There will "never be zero risk" of catching Covid-19 and the possibility of another wave of infections cannot be ruled out, scientists have warned.
Dr Mike Tildesley, reader in infectious disease modelling at the University of Warwick, a member of the Government’s Scientific Pandemic Influenza Group on Modelling (Spi-M), said any form of reopening "could lead to higher risk".
He added people can minimise their risk if they follow guidelines, including mask wearing and social distancing.
England lifted more lockdown measures on Monday with shops, hairdressers and personal beauty services reopen.
The government has urged people to be cautious and ministers have warned the current wave of infections hitting mainland Europe could reach Britain.
Another expert also warned on Monday the UK's high vaccine numbers may not rule out another wave of the virus and pointed to Chile, which has high numbers of inoculation but is currently seeing a spike in infections.
When asked what the effect of reopening may have on infection rates, Dr Tildesley told Times Radio: "It’s hard to tell categorically but I think we do need to remember that with any form of reopening there’s going to be more mixing, and so we might expect that that could lead to higher risk.
"This is exactly why this road map has got five weeks in between the next couple of relaxations – it gives us enough time to monitor what happens if we do start to see a concerning rise in cases, and more importantly if we see a concerning rise in hospital admissions and people sadly dying from the disease.

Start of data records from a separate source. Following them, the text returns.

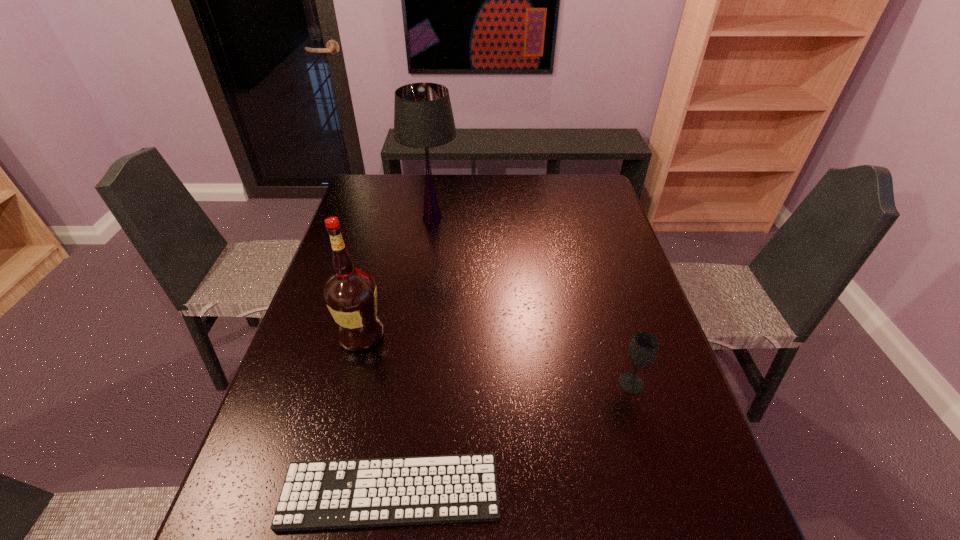 Where is `free space in the image that satisfies the following two spatial constraints: 1. on the front-facing side of the tallest object; 2. on the label of the alcohol`? The width and height of the screenshot is (960, 540). free space in the image that satisfies the following two spatial constraints: 1. on the front-facing side of the tallest object; 2. on the label of the alcohol is located at coordinates (416, 334).

At what (x,y) coordinates should I click in order to perform the action: click on vacant area that satisfies the following two spatial constraints: 1. on the back side of the nearest object; 2. on the label of the second tallest object. Please return your answer as a coordinate pair (x, y). Image resolution: width=960 pixels, height=540 pixels. Looking at the image, I should click on (414, 334).

Where is `free space in the image that satisfies the following two spatial constraints: 1. on the label of the alcohol; 2. on the back side of the shortest object`? This screenshot has width=960, height=540. free space in the image that satisfies the following two spatial constraints: 1. on the label of the alcohol; 2. on the back side of the shortest object is located at coordinates (321, 491).

This screenshot has height=540, width=960. Find the location of `free spot that satisfies the following two spatial constraints: 1. on the front-facing side of the farthest object; 2. on the label of the second farthest object`. free spot that satisfies the following two spatial constraints: 1. on the front-facing side of the farthest object; 2. on the label of the second farthest object is located at coordinates (416, 334). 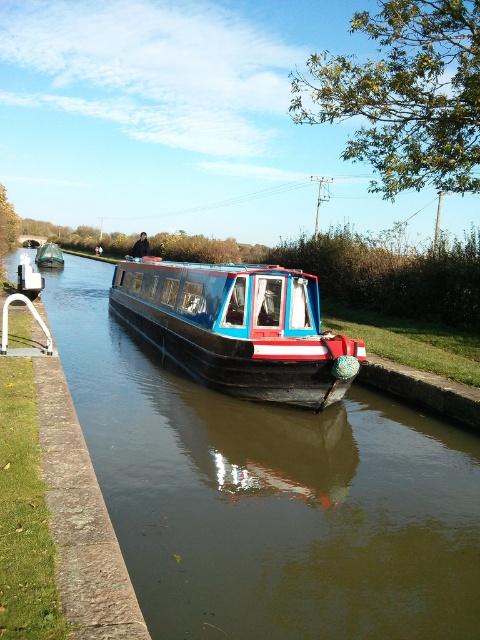 Question: Can you confirm if brown wooden boat at center is thinner than matte black boat at center?

Choices:
 (A) no
 (B) yes

Answer: (A)

Question: Does brown wooden boat at center appear over matte blue and red boat at center?

Choices:
 (A) no
 (B) yes

Answer: (A)

Question: Which point appears farthest from the camera in this image?

Choices:
 (A) (44, 257)
 (B) (311, 292)
 (C) (210, 486)

Answer: (A)

Question: Which object appears closest to the camera in this image?

Choices:
 (A) brown wooden boat at center
 (B) matte black boat at center

Answer: (A)

Question: Which object appears closest to the camera in this image?

Choices:
 (A) matte blue and red boat at center
 (B) brown wooden boat at center
 (C) matte black boat at center

Answer: (B)

Question: Is brown wooden boat at center above matte blue and red boat at center?

Choices:
 (A) yes
 (B) no

Answer: (B) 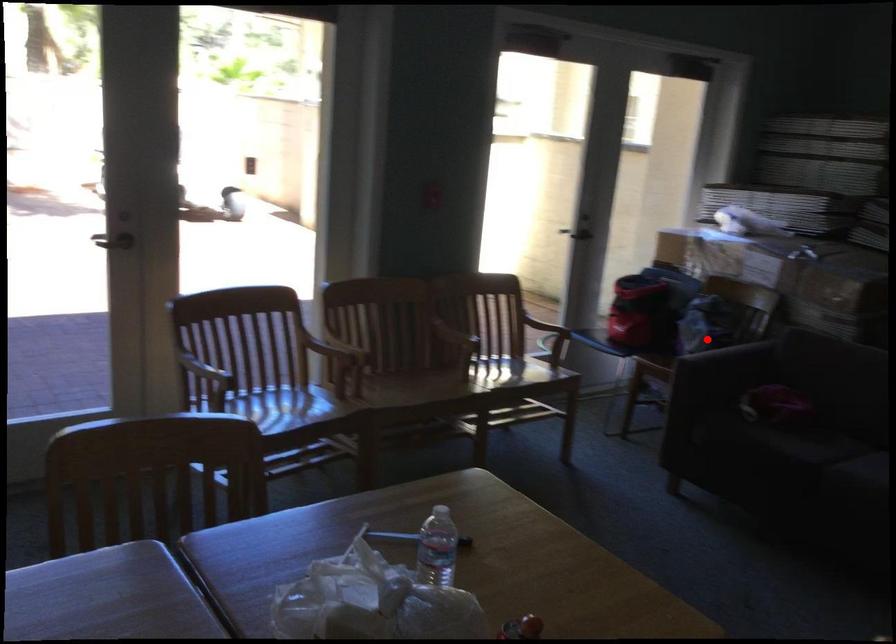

He said "all the signs are pretty good at the moment" but could not rule out a resurgence of the virus and emphasised people had to follow the rules.
He added: “We should never say there can’t be any transmission if we follow those rules, what we’re doing is we’re trying to minimise the risk of transmission as much as possible.

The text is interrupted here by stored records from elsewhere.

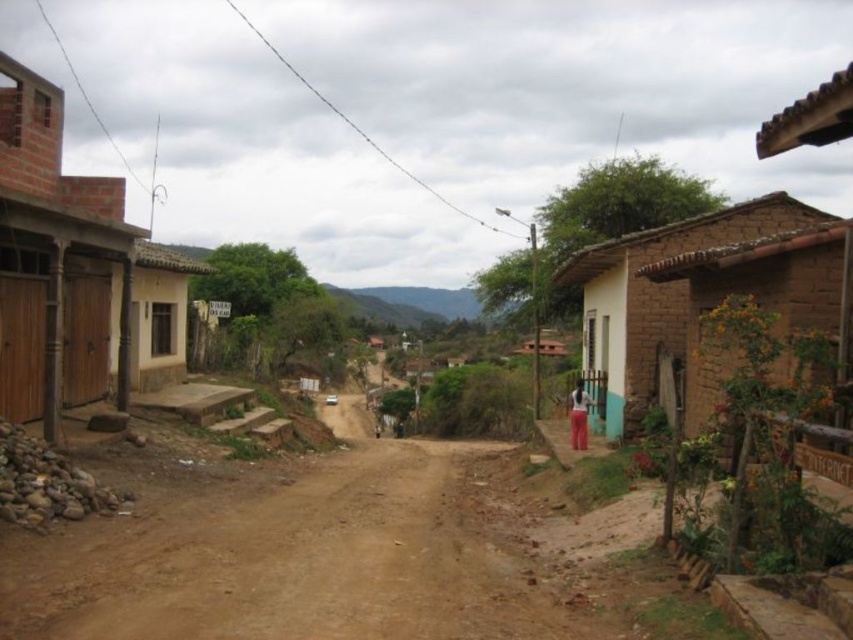 Based on the photo, you are a traveler carrying a backpack and need to reach the brown clay hut at right from the brown brick hut at left. Given that your backpack can only hold enough water for a 30 feet journey, will you be able to make it without needing to refill?

The brown brick hut at left is 34.52 feet away from the brown clay hut at right. Since your backpack can only hold enough water for 30 feet, you will need to refill before reaching the brown clay hut at right.

You are standing on the dirt road in the rural scene. You see a brown brick hut at left and a brown clay hut at right. Which one is directly above the other?

The brown brick hut at left is positioned under the brown clay hut at right, so the brown clay hut at right is directly above the brown brick hut at left.

You are a traveler standing on the dirt road in the village. You need to decide which direction to go next. Which building, the brown brick hut at left or the brown clay hut at right, is taller and might offer a better view of the surrounding area?

The brown brick hut at left is taller than the brown clay hut at right, so it might offer a better view of the surrounding area. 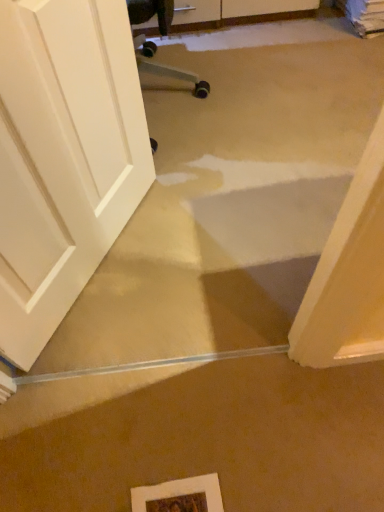 Question: Is white matte picture frame at lower center bigger or smaller than white matte door at left?

Choices:
 (A) big
 (B) small

Answer: (B)

Question: From the image's perspective, is white matte picture frame at lower center located above or below white matte door at left?

Choices:
 (A) above
 (B) below

Answer: (B)

Question: Considering the positions of point (206, 490) and point (39, 103), is point (206, 490) closer or farther from the camera than point (39, 103)?

Choices:
 (A) closer
 (B) farther

Answer: (B)

Question: Considering their positions, is white matte door at left located in front of or behind white matte picture frame at lower center?

Choices:
 (A) behind
 (B) front

Answer: (B)

Question: From the image's perspective, is white matte door at left above or below white matte picture frame at lower center?

Choices:
 (A) below
 (B) above

Answer: (B)

Question: Based on their positions, is white matte door at left located to the left or right of white matte picture frame at lower center?

Choices:
 (A) left
 (B) right

Answer: (A)

Question: Considering the positions of white matte door at left and white matte picture frame at lower center in the image, is white matte door at left wider or thinner than white matte picture frame at lower center?

Choices:
 (A) thin
 (B) wide

Answer: (A) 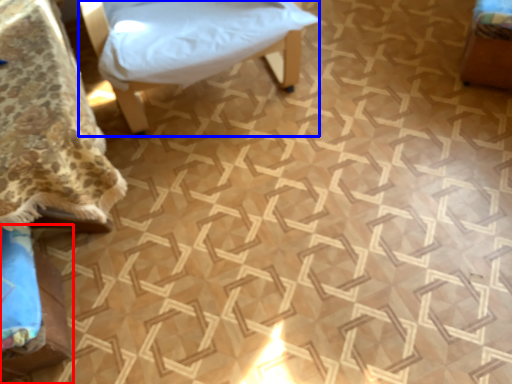 Question: Which object appears farthest to the camera in this image, furniture (highlighted by a red box) or furniture (highlighted by a blue box)?

Choices:
 (A) furniture
 (B) furniture

Answer: (B) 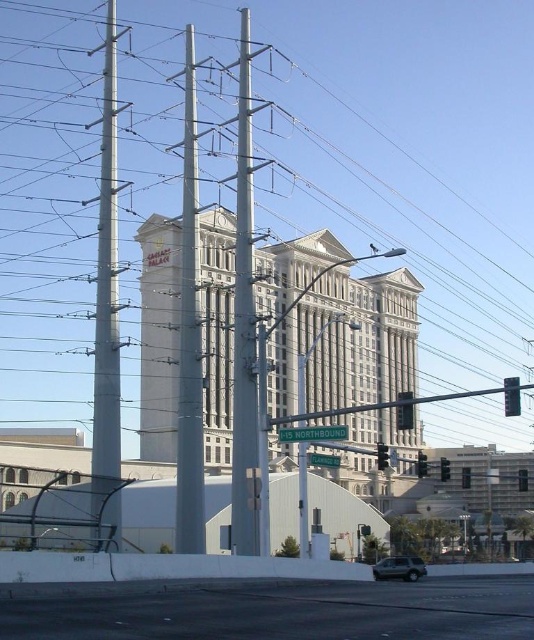 Does white metallic pole at left have a lesser height compared to metallic gray pole at center?

Yes.

Does white metallic pole at left appear on the right side of metallic gray pole at center?

Incorrect, white metallic pole at left is not on the right side of metallic gray pole at center.

Is point (109, 214) less distant than point (194, 484)?

Yes, it is in front of point (194, 484).

The image size is (534, 640). Identify the location of white metallic pole at left. (106, 317).

Is white metallic pole at center taller than black plastic traffic light at center right?

Indeed, white metallic pole at center has a greater height compared to black plastic traffic light at center right.

Can you confirm if white metallic pole at center is thinner than black plastic traffic light at center right?

No.

Who is more distant from viewer, [254,304] or [380,468]?

The point [380,468] is more distant.

Where is `white metallic pole at center`? This screenshot has width=534, height=640. white metallic pole at center is located at coordinates (245, 326).

Who is more distant from viewer, [105,138] or [422,467]?

Positioned behind is point [105,138].

Which is behind, point (111, 227) or point (421, 461)?

The point (111, 227) is behind.

Where is `white metallic pole at left`? This screenshot has width=534, height=640. white metallic pole at left is located at coordinates (106, 317).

“By taking these precautions there is never going to be zero risk, there’s always the possibility that even with those precautions you could get infected but you’re minimising your own risk of being infected and also potentially passing the virus on.”
Meanwhile, Sir David King, former chief scientific adviser to the Government, raised concerns about a third wave of infections in Chile.
He told Sky News: "Chile is a country where the rate of vaccination amongst the population was third highest in the world – they were ahead of us in terms of the number of people who have had the vaccine – and they’re suddenly now into a third wave.
"They now have 7,600 cases a day and the total number of people in Chile now who have Covid-19 is over a million.
"So what has happened in Chile is very, very surprising – a high percentage of people have been vaccinated, but here’s a variant of the disease coming through the country.”
Sir David said he did not think it would be possible to stop the "Brazilian variant" of coronavirus coming to the UK, but added that travel abroad was still possible "on a very restricted basis".
He said he supported a traffic light system for foreign travel, adding: "So if we’re talking about travelling directly to a country with a very low rate of the disease, and if the proper precautions are taken in that you’re fully tested or fully vaccinated, then I think it is quite feasible to allow people to travel overseas.
"But I think it should be on a very restricted basis."
Sir David was also critical of the Test and Trace system.
"It is spending £135 billion on private sector companies of our money, public money, on this process, and it hasn’t succeeded.
"If we have a new outbreak, we need to separate everyone with the disease, and those who have been in contact with them, from the rest of the population, and then we can go on with our business.”